Oh Lord please help me rely on your strength and not my own. Teach me
how to be excellent in this new season. I break off all these fears in
Jesus name. I am NEW in you!! I am an Excellent student, worker,
leader and Mother! Jesus protect Cali in this season and help me think
of creative "special" dates to have with her, so she knows that she is
my pride and joy always. I cast my burdens on you Lord and leave them
at your feet Jesus. You are bigger than this season Lord!!! Teach me
what you want me to learn through all of this Lord. Help me not to
complain. Give me strength when I am weary Lord. I love you Lord!!!

Tuesday, January 13, 2009

Can we imagine??? Guest Blogger: SuperPurple Alison

2 Corinthians 5:5-6 (The Message)
We've been given a glimpse of the real thing, our true home, our resurrection bodies! The Spirit of God whets our appetite by giving us a taste of what's ahead. He puts a little of heaven in our hearts so that we'll never settle for less. That's why we live with such good cheer. You won't see us drooping our heads or dragging our feet! Cramped conditions here don't get us down. They only remind us of the spacious living conditions ahead.

I LOVE this translation of this passage! God has given us the Holy
Spirit as a promise to us of what we have to look forward to, and to
show us why we should want to live by His standards, not the world's,
by giving us a small sample of heaven.

As I was reading this passage, I was reminded of the song by Mercy Me,
"I Can Only Imagine." Now I'm going to have it stuck in my head all
afternoon! :)

This passage is incredibly inspiring to me, especially the part about
not being willing to settle for less. This applies to not only my
longing for eternal life in heaven, but also to all of my hopes and
dreams while on earth. I am my Father's daughter and He wants only the best for me. Why should I settle for less than what I want? The world may try to discourage me but the world is not my authority. I
have the Holy Spirit to help guide me on my journey, and though I may
face disappointments and failures, I have faith that better days lie ahead because this is what He has promised me and God always fulfills what He promises.

Friday, January 9, 2009

Faith, the Sixth sense: Radiate it!
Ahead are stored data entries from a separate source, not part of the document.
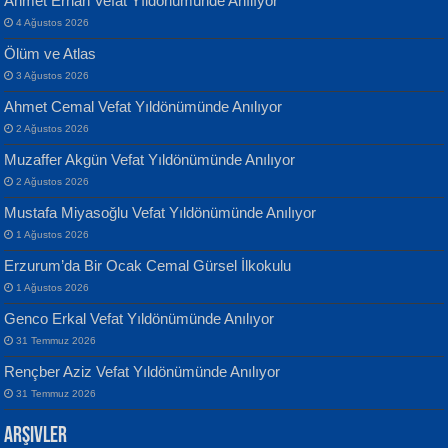
Ahmet Erhan Vefat Yıldönümünde Anılıyor
4 Ağustos 2026
Ölüm ve Atlas
3 Ağustos 2026
Ahmet Cemal Vefat Yıldönümünde Anılıyor
Banu Sancak
ATİLLA ÖZEN
2 Ağustos 2026
Defterimden İçeri...
Sultan Olmadan Önce Eyüp...
Muzaffer Akgün Vefat Yıldönümünde Anılıyor
2 Ağustos 2026
Mustafa Miyasoğlu Vefat Yıldönümünde Anılıyor
1 Ağustos 2026
Erzurum’da Bir Ocak Cemal Gürsel İlkokulu
1 Ağustos 2026
İsmail Aydos
EKREM KARABABA
Genco Erkal Vefat Yıldönümünde Anılıyor
İnkisar...
Yaralı Şiir...
31 Temmuz 2026
Rençber Aziz Vefat Yıldönümünde Anılıyor
31 Temmuz 2026
Arşivler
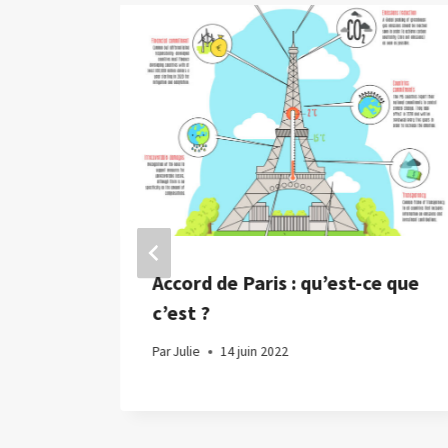
ait
Accord de Paris : qu’est-ce que
s à
c’est ?
 Ce
Par
Julie
14 juin 2022
 »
Blogger: SuperPurple Mama Freedom






















I have been reading a book lately by a Pastor from Columbia, Caesar Castillanos called "Touching the Father's Heart." It has been full of insight and tidbits and revelations. Really good stuff!
The one thing that really stood out to me today was this:
He says... "Through our senses, we make contact with the world around us. Through our faith in Jesus, we make contact with the Kingdom of God."

This makes perfect sense to me.
God gave us five tactile senses (sight, touch, smell, hearing, and taste) to be able to perceive, make contact, and an impact on this planet. Likewise, he gave us spiritual senses also to perceive, make contact, and an impact in the Kingdom of Heaven, the spiritual kingdom in which we belong here on this earth.
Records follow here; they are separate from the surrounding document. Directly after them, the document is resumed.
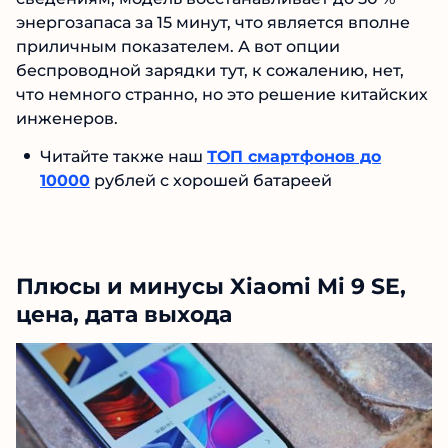
энергозапаса за 15 минут, что является вполне
приличным показателем. А вот опции
беспроводной зарядки тут, к сожалению, нет,
что немного странно, но это решение китайских
инженеров.
Читайте также наш
ТОП смартфонов до
10000
рублей с хорошей батареей
Плюсы и минусы Xiaomi Mi 9 SE,
цена, дата выхода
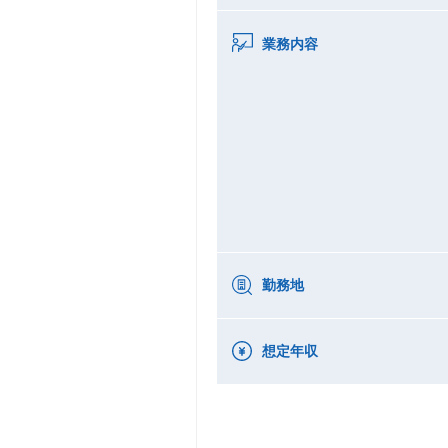
業務内容
勤務地
想定年収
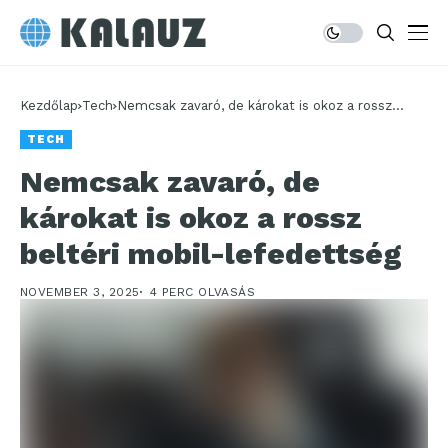
Kezdőlap
Tech
Nemcsak zavaró, de károkat is okoz a rossz
beltéri mobil-lefedettség
TECH
Nemcsak zavaró, de
károkat is okoz a rossz
beltéri mobil-lefedettség
NOVEMBER 3, 2025
4 PERC OLVASÁS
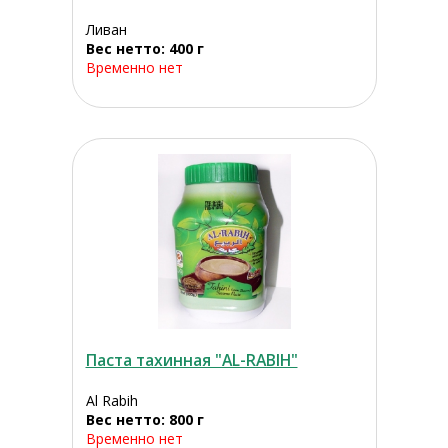
Ливан
Вес нетто: 400 г
Временно нет
Паста тахинная "AL-RABIH"
Al Rabih
Вес нетто: 800 г
Временно нет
We often hear of people who have ESP, as having a 6th sense. I do believe this exists, but not in the way that so-called Psychics talk about it.

One of our spiritual senses is : Faith
This "sense" is just as accurate and powerful as any of the other tactile senses. This is how we can just know things even though we haven't seen it, tasted it, touched it, smelled it, or heard it with our natural senses. And we can react and set courses based on the information we have received by our faith sense.
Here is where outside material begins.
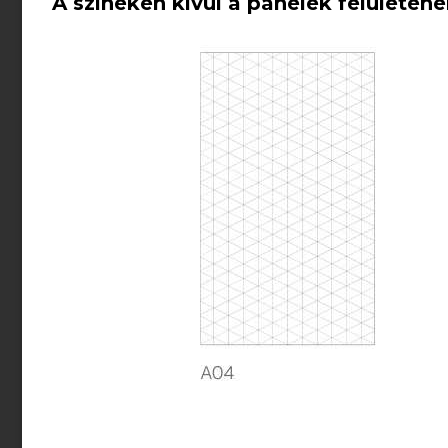
A színeken kívül a panelek felületéne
This is the sense that activates the hand of God to move in our lives.

DO you see it?

Isaiah 60:5a says
"Then you shall see, and become radiant..."
What does "radiant" mean?

ra⋅di⋅ant

–adjective
1. emitting rays of light; shining; bright: the radiant sun; radiant colors.
2. bright with joy, hope, etc.: radiant smiles; a radiant future.


May you all SEE in 2009, and become RADIANT with vision! and radiate the love you have within you- to all you meet!